'America's Dad' Tom Hanks talks about playing against type as aging grump in 'A Man Called Otto'

Tom Hanks in 'A Man Called Otto' (Sony)
Tom Hanks in A Man Called Otto. (Photo: Sony Pictures)

The poster tagline for A Man Called Otto, the comedic drama starring Tom Hanks, reads: “Fall in love with the grumpiest man in America.”

Suffice to say Hanks is playing against type in the new Americanized adaptation of Fredrik Backman’s 2012 bestseller A Man Called Ove, which was also made into the Oscar-nominated 2015 Swedish film of the same name. Because if the beloved 66-year-old actor has his own tagline in real life, it’s become “America’s Dad.”

“In fact, they're both the same thing, my friend, a grumpy dad,” Hanks says, laughing, in a new interview with Yahoo Entertainment.

In this version, Hanks’s Otto Anderson is a widower recently forced into retirement from his engineering post who runs his Pittsburgh subdivision with an iron fist — and lives in a constant state of curmudgeonly annoyance, particularly when it comes to his friendly yet rule-breaking neighbors. (In an amusing coincidence, Hanks has now played both arguably the cheeriest man in Pittsburgh, famed children’s television host Fred Rogers in A Beautiful Day in the Neighborhood, and the grumpiest.)

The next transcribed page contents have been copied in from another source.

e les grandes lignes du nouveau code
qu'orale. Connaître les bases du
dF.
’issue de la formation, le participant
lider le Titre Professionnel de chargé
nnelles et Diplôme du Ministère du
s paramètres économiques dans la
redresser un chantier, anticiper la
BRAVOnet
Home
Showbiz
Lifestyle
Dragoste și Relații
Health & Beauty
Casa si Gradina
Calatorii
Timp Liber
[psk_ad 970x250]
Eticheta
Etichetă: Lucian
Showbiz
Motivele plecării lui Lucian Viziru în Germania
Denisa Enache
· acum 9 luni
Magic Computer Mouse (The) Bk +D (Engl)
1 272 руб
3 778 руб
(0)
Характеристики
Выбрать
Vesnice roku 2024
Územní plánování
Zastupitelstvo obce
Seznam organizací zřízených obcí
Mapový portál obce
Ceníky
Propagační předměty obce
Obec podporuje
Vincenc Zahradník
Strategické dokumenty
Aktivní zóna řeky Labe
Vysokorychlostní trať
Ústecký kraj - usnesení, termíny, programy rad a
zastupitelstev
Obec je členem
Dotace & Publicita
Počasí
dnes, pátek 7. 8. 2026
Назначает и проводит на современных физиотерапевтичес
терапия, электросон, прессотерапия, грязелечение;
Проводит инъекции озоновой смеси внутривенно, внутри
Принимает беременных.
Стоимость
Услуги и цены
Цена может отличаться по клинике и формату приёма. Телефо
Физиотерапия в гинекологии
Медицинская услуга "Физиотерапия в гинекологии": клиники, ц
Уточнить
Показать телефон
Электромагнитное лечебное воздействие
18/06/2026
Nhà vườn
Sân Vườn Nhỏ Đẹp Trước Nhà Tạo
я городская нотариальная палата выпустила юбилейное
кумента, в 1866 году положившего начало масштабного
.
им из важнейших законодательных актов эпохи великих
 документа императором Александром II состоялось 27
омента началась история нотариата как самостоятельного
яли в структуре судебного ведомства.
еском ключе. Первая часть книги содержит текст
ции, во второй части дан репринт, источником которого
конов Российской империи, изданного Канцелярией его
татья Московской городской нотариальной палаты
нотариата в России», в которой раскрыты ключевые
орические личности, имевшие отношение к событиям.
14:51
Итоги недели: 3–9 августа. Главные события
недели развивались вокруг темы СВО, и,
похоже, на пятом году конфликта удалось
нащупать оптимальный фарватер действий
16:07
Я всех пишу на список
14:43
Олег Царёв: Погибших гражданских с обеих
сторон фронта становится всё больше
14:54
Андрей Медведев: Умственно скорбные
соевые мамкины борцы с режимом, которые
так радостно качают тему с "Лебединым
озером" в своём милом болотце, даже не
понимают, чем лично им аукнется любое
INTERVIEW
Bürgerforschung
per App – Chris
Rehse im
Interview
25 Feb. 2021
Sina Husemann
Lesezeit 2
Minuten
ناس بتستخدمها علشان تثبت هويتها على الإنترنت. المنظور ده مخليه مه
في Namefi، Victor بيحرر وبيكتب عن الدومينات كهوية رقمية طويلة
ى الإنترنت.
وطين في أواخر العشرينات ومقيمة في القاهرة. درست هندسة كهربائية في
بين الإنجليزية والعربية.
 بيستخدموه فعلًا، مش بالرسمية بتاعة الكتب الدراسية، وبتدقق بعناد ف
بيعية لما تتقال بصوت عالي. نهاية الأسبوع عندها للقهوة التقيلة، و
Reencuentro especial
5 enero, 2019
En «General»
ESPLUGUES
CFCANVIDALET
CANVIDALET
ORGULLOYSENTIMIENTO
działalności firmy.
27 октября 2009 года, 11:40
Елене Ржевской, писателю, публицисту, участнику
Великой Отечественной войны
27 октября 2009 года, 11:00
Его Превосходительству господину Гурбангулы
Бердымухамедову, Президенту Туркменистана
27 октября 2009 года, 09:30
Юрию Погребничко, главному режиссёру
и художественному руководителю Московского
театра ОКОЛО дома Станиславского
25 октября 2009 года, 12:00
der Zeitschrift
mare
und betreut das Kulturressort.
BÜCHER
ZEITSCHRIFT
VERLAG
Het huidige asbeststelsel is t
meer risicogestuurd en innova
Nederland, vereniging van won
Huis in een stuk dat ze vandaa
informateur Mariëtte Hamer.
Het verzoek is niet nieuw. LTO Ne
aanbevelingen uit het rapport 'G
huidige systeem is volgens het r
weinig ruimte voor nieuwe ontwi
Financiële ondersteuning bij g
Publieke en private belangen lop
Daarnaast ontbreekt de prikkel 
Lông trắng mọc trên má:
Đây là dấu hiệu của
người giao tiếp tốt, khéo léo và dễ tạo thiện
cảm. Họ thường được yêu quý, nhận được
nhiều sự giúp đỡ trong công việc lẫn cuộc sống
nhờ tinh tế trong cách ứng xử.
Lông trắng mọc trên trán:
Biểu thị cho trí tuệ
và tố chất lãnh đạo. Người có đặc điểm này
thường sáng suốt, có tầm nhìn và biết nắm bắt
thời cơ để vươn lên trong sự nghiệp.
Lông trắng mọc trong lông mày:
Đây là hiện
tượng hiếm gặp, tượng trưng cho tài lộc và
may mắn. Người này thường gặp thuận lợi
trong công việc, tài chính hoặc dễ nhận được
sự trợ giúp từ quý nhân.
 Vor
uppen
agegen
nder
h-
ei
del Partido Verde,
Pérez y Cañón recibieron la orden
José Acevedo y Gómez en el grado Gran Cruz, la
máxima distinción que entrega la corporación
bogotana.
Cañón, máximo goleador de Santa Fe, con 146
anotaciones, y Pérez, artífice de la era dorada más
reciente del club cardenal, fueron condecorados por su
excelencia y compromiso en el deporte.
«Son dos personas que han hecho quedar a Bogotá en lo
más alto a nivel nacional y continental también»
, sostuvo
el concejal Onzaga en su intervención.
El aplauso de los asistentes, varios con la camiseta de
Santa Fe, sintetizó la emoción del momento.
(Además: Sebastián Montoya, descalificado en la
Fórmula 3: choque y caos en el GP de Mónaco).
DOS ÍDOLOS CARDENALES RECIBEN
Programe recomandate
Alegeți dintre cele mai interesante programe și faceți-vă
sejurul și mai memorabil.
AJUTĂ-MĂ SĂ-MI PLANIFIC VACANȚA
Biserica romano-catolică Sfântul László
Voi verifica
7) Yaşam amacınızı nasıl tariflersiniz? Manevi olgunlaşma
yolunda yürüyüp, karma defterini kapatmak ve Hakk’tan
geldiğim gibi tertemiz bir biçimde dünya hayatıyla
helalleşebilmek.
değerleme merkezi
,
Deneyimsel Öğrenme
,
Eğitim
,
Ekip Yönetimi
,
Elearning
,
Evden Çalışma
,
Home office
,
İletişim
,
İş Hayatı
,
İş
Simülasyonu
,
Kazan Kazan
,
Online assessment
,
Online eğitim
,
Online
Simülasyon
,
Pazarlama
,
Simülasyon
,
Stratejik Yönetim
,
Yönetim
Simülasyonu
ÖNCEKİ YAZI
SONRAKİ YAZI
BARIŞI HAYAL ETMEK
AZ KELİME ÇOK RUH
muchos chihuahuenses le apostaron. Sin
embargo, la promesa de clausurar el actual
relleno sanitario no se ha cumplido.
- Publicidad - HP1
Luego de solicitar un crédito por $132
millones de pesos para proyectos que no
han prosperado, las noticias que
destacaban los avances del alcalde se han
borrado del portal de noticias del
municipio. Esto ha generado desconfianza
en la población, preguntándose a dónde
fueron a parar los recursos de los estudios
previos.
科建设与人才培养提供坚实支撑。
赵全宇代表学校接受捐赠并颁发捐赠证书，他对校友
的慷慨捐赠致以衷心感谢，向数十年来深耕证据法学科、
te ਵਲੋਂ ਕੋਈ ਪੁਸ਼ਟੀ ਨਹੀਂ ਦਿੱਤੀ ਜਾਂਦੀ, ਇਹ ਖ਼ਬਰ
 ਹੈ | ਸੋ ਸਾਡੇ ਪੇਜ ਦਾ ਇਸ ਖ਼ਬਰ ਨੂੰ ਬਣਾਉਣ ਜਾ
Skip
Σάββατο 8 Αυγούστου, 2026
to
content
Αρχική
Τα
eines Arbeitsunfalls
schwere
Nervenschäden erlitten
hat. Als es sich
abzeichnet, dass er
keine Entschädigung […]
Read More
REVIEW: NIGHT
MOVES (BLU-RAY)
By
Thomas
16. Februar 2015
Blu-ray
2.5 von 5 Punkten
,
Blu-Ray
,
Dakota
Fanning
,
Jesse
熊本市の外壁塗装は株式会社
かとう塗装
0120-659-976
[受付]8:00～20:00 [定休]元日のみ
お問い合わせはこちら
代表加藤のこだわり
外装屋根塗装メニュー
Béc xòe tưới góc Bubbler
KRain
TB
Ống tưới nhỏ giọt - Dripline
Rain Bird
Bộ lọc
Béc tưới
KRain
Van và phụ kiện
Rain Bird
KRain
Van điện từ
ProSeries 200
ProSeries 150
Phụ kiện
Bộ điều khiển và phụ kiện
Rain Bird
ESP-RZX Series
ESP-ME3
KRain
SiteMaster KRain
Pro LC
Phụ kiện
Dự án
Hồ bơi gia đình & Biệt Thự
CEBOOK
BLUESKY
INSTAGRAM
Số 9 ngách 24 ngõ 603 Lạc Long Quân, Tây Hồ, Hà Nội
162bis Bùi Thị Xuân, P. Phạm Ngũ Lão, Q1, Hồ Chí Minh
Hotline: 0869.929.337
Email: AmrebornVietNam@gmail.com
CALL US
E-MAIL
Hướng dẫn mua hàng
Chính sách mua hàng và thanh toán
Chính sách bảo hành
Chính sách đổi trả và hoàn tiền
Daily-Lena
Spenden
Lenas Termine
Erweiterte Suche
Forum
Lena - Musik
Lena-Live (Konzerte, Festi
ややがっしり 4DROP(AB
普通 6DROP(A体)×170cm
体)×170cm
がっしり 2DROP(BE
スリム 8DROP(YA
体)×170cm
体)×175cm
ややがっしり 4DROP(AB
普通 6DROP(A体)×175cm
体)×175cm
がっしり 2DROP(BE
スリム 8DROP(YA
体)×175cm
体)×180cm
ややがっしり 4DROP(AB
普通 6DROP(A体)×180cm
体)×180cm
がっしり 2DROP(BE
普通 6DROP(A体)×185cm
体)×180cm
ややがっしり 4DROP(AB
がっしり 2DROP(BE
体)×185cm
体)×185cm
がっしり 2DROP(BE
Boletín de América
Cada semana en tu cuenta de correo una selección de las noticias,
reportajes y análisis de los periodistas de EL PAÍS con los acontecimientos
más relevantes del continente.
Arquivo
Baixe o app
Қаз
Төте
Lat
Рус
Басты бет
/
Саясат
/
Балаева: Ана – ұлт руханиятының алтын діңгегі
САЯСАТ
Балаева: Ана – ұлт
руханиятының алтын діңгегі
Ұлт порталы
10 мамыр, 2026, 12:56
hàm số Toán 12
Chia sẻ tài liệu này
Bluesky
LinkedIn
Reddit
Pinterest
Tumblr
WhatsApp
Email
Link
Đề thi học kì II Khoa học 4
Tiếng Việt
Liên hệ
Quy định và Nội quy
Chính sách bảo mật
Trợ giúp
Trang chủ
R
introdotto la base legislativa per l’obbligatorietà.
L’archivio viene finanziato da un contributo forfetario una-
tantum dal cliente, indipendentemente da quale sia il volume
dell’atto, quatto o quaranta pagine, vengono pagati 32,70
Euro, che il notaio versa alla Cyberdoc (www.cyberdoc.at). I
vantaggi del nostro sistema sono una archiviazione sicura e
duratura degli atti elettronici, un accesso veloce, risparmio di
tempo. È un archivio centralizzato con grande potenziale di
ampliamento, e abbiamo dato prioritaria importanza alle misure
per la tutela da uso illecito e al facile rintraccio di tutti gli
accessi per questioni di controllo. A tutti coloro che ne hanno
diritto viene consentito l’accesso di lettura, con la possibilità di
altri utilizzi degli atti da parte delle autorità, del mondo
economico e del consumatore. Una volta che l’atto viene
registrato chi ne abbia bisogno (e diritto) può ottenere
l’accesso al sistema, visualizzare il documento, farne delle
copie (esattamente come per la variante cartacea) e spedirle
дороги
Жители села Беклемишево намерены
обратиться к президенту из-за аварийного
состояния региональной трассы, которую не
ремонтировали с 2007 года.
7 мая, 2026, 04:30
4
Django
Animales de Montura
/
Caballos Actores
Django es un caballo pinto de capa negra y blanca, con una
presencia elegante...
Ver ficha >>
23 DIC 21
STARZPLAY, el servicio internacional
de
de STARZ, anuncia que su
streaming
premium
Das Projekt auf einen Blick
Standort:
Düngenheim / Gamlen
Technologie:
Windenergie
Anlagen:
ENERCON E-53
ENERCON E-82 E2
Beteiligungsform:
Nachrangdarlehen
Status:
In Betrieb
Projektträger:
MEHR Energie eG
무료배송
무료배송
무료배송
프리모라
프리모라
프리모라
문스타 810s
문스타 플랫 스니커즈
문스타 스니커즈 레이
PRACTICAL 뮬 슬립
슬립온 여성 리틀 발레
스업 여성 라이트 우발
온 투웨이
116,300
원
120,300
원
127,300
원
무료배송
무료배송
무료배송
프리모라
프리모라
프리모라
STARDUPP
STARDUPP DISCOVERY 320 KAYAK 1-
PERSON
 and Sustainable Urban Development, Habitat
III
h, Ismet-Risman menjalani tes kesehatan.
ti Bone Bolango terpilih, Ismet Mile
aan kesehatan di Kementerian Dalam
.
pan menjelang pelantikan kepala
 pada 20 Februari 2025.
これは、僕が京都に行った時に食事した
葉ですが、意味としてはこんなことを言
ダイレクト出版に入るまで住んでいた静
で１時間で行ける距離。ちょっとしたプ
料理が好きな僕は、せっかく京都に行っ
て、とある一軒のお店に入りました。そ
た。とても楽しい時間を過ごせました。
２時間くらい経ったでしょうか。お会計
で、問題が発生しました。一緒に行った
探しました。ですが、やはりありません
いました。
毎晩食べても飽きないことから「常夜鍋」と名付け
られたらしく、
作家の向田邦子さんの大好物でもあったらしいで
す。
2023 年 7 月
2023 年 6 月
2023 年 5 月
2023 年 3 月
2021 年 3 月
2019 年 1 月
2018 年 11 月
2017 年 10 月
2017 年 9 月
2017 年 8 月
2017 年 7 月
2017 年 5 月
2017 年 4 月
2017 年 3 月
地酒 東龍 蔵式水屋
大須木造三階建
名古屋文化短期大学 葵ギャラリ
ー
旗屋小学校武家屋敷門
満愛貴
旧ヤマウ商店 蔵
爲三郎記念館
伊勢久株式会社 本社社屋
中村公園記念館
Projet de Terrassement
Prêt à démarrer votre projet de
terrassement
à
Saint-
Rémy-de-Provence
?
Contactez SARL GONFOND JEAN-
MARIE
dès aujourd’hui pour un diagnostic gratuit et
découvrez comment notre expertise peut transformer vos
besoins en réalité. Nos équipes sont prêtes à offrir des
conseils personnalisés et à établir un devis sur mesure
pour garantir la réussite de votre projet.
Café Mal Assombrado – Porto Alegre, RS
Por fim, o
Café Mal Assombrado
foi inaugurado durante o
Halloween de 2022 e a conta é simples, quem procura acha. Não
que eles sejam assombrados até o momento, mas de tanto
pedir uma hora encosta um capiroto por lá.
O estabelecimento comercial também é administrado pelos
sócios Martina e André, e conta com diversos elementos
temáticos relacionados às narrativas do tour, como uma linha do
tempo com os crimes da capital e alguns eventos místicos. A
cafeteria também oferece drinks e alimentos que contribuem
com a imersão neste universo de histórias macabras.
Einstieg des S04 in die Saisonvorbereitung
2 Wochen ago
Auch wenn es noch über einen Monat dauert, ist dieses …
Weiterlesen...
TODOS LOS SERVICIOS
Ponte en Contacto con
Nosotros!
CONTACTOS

“I would say that Otto is the fairest man,” says Hanks, who also produced the film, with wife Rita Wilson. “The guy who knows what is right, the most righteous man. He knows that you can't park here [somewhere], you know? And that's important knowledge to know sometimes… That's just correct behavior, that's acceptance of what the rules are, and the rules are in place to give everybody a fair shake. Now, as a dad, I try to impart that, but I guess I just end up sounding grumpy to all my brat kids.”

A MAN CALLED OTTO, from left: Tom Hanks, Mariana Trevino, 2022. ph: Niko Tavernise / © Sony Pictures Entertainment / Courtesy Everett Collection
Tom Hanks, left, and Mariana Treviño, in A Man Called Otto. (Photo: Niko Tavernise / © Sony Pictures Entertainment / Courtesy Everett Collection)

Hanks’s collaborators were thrilled to work with the Oscar-winning actor, even if, for Mariana Treviño and Manuel Garcia-Rulfo, that meant being on the other end of Otto’s ire for much of the movie. The actors play Mexican-American parents with two young children, and another on the way, who move across the street from Otto and refuse to be repelled by his cantankerousness. (In the film’s heaviest subplot, they also inadvertently thwart multiple suicide attempts by Otto, who is reeling from the recent death of his wife.)

“It was surreal, completely,” says Treviño, a revelation in the film as the energetic “mama bear” Marisol. “And to see up close how he manages to, though all the grumpiness that he projects, to see his core, the vulnerability where he was working from, the pain. It shines through all the grumpiness, and we could see that and we could sense that when we were shooting. And that was really enriching.”

It was the second time Garcia-Rulfo worked with Hanks, after 2020’s Greyhound.

“He’s insane, he’s just amazing,” the actor says. “His professionalism is insane. I’ve never worked with somebody that has that presence, that humbleness, and that openness to everybody on set, all the crew, all the actors. I learned so much from him about how actors should work on set.”

Hanks made life easier for his director, Marc Forster, who knows a thing or two about adapting hit novels (The Kite Runner, World War Z) himself.

“I couldn’t have made this film without Tom Hanks,” he says. “Tom is so well-prepared, he’s so kind. And he’s always thinking, and so alert of all the choices he’s making as an actor. He’s like someone who plays an incredible instrument. It’s like you’re playing with the best violinist in the world… He pretty much covers it all. It doesn’t get any better.”

So how much Otto Anderson is in Tom Hanks?

There is a driving pet peeve Hanks will tell you drives him to Otto-level crankiness.

“Oh, let's just talk about people who don't use their turn signals up ahead of you,” he gripes. “Suddenly the car that is slowing down and slowing down for reasons that you don't understand, and then it literally stops. And if they had just turned on their right blinker to [indicate] they're looking for a place to park, or they're gonna pull into that driveway, everything is fine. But when they don't do it, everything is hard. So, yeah, I have that.”

Feel free to tell the next person that does that ahead of you on the road that Tom Hanks would not be happy.

“Let them know that America's Grumpiest Dad is disappointed in them,” he says. “And then see what happens.”

A Man Called Otto opens in theaters Friday.